Возвратив Лауту бумажку, старик развел руками:

— Извините, долг службы… — и медленно побрел к подъезду.

Проводив его взглядом, Лаут быстрыми шагами подошел к работавшим у колонны парням, нетерпеливо спросил:

— Ну как?

— Пока ничего похожего, — ответил молодой голос из ямы. — Попробуем еще с полметра снять.

— Не с полметра, а столько, сколько понадобится! — строго сказал Лаут. — Будем копать хоть до преисподней, пока не найдем.

Он опустился на корточки у края ямы. Вынув карманный фонарь, направил белый луч на обнажившийся кирпичный фундамент колонны.

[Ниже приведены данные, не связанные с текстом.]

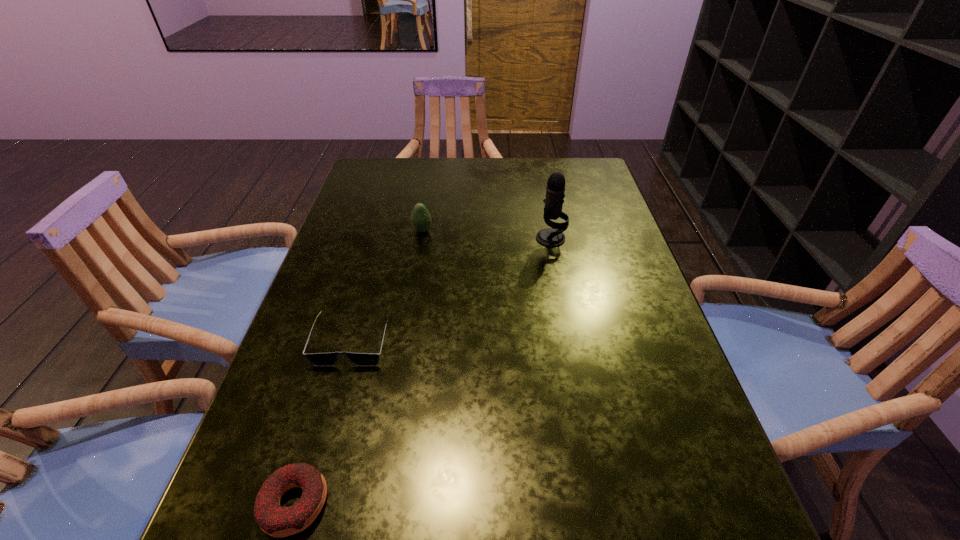 At what (x,y) coordinates should I click in order to perform the action: click on the tallest object. Please return your answer as a coordinate pair (x, y). Looking at the image, I should click on (551, 237).

The height and width of the screenshot is (540, 960). Find the location of `microphone`. microphone is located at coordinates (551, 237).

Locate an element on the screen. the second object from right to left is located at coordinates (421, 221).

The width and height of the screenshot is (960, 540). I want to click on avocado, so click(x=421, y=221).

You are a GUI agent. You are given a task and a screenshot of the screen. Output one action in this format:
    pyautogui.click(x=<x>, y=<y>)
    Task: Click on the sunglasses
    The height and width of the screenshot is (540, 960).
    Given the screenshot: What is the action you would take?
    pyautogui.click(x=318, y=359)

At what (x,y) coordinates should I click in order to perform the action: click on vacant space located 0.270m on the left of the rightmost object. Please return your answer as a coordinate pair (x, y). The height and width of the screenshot is (540, 960). Looking at the image, I should click on (434, 238).

Find the location of a particular element. This screenshot has width=960, height=540. free space located on the right of the second object from right to left is located at coordinates (540, 231).

This screenshot has height=540, width=960. I want to click on free space located on the front-facing side of the third farthest object, so click(x=334, y=408).

Identify the location of object at the left edge. The height and width of the screenshot is (540, 960). [318, 359].

The height and width of the screenshot is (540, 960). In the image, there is a desktop. Find the location of `vacant space at the far edge`. vacant space at the far edge is located at coordinates (458, 170). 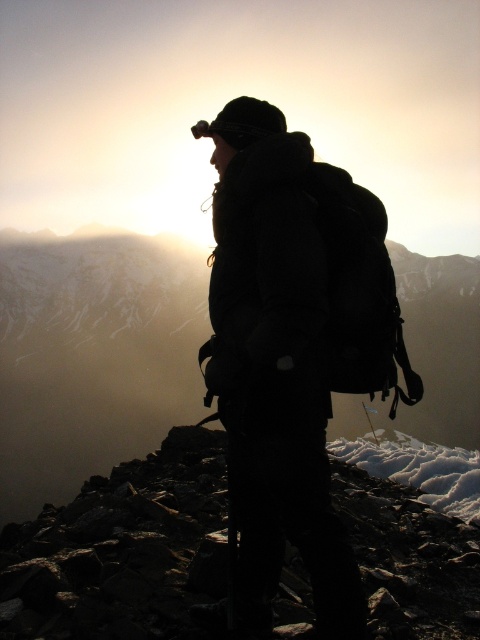 You are a hiker who wants to place your backpack on a stable surface. Based on the scene, can you determine if the smooth rock at center is a suitable place to put your backpack?

The smooth rock at center is located at point coordinates that do not provide information about its stability. However, since it is described as a smooth rock, it might have a flat surface suitable for placing a backpack. But without details on its size or sturdiness, it is uncertain. The scene mentions the rocky mountain peak environment, so caution is advised.

You are a hiker who wants to place your backpack on a stable surface. Given the smooth rock at center and the rough stone at center, which one is more suitable for placing your backpack?

The smooth rock at center is much taller than the rough stone at center, so the smooth rock at center is more suitable for placing your backpack as it provides a more stable surface due to its height and stability. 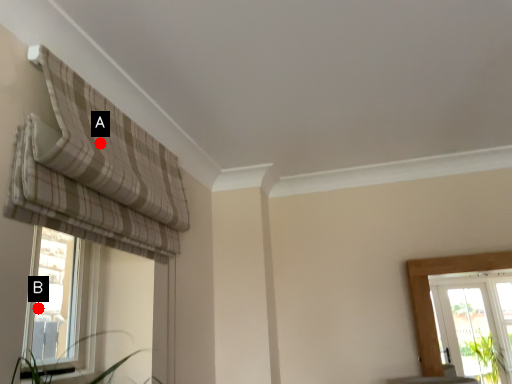 Question: Two points are circled on the image, labeled by A and B beside each circle. Among these points, which one is nearest to the camera?

Choices:
 (A) A is closer
 (B) B is closer

Answer: (A) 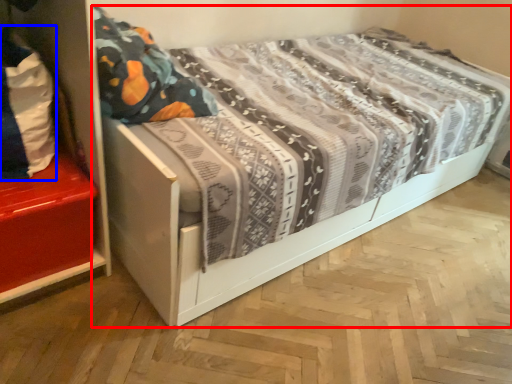 Question: Which of the following is the closest to the observer, bed (highlighted by a red box) or material (highlighted by a blue box)?

Choices:
 (A) bed
 (B) material

Answer: (A) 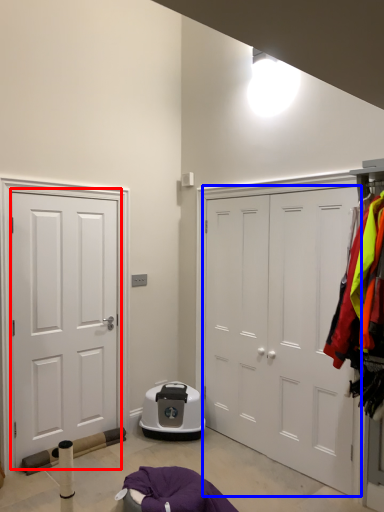 Question: Which object appears closest to the camera in this image, door (highlighted by a red box) or door (highlighted by a blue box)?

Choices:
 (A) door
 (B) door

Answer: (B) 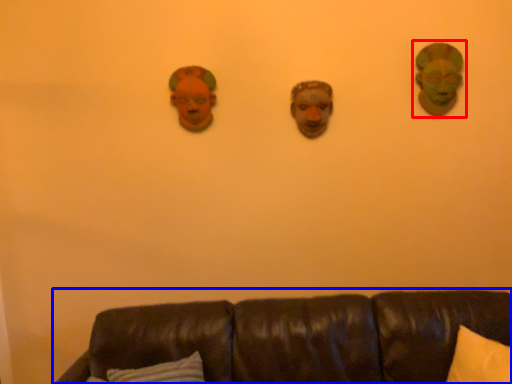 Question: Among these objects, which one is farthest to the camera, person (highlighted by a red box) or studio couch (highlighted by a blue box)?

Choices:
 (A) person
 (B) studio couch

Answer: (A) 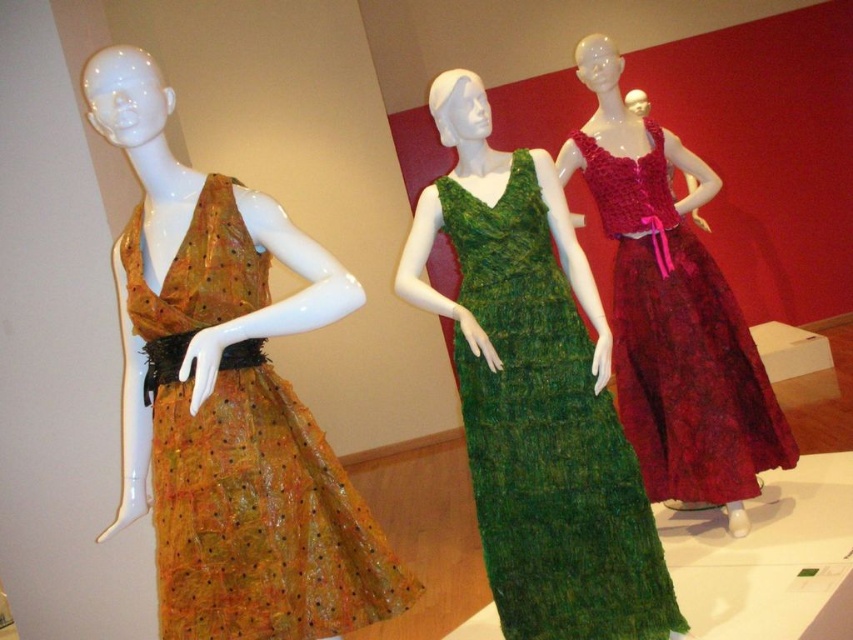 Is green knitted dress at center positioned at the back of velvet-like burgundy dress at right?

No.

Does green knitted dress at center have a lesser height compared to velvet-like burgundy dress at right?

Yes.

Describe the element at coordinates (546, 436) in the screenshot. This screenshot has width=853, height=640. I see `green knitted dress at center` at that location.

Where is `green knitted dress at center`? The image size is (853, 640). green knitted dress at center is located at coordinates (546, 436).

Between translucent orange dress at left and green knitted dress at center, which one is positioned lower?

translucent orange dress at left

Does translucent orange dress at left come behind green knitted dress at center?

No.

The width and height of the screenshot is (853, 640). What are the coordinates of `translucent orange dress at left` in the screenshot? It's located at (244, 461).

Find the location of `translucent orange dress at left`. translucent orange dress at left is located at coordinates (244, 461).

The width and height of the screenshot is (853, 640). What are the coordinates of `translucent orange dress at left` in the screenshot? It's located at (244, 461).

What do you see at coordinates (244, 461) in the screenshot? The width and height of the screenshot is (853, 640). I see `translucent orange dress at left` at bounding box center [244, 461].

Is point (395, 595) positioned after point (670, 248)?

No, (395, 595) is in front of (670, 248).

Image resolution: width=853 pixels, height=640 pixels. What are the coordinates of `translucent orange dress at left` in the screenshot? It's located at (244, 461). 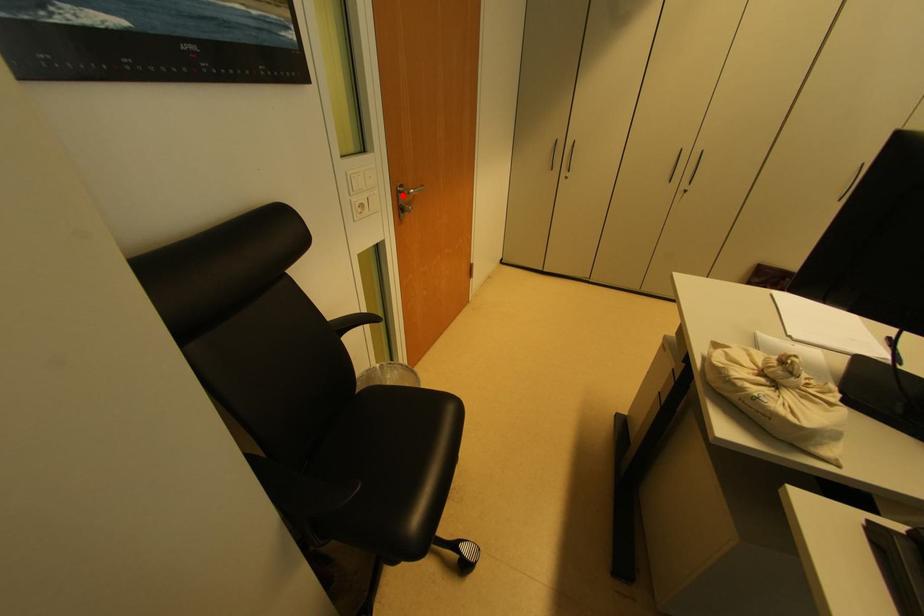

Грунт вокруг кладки был вперемешку с крупным щебнем и кусками битого кирпича. И Лаут то и дело освещал эти камни и комья земли: ему начинало казаться, что под ними вот-вот откроется заветный ящичек, или железная банка, или какая-то другая посудина, доверху наполненная изящными безделушками, каждая из которых стоит кучу денег.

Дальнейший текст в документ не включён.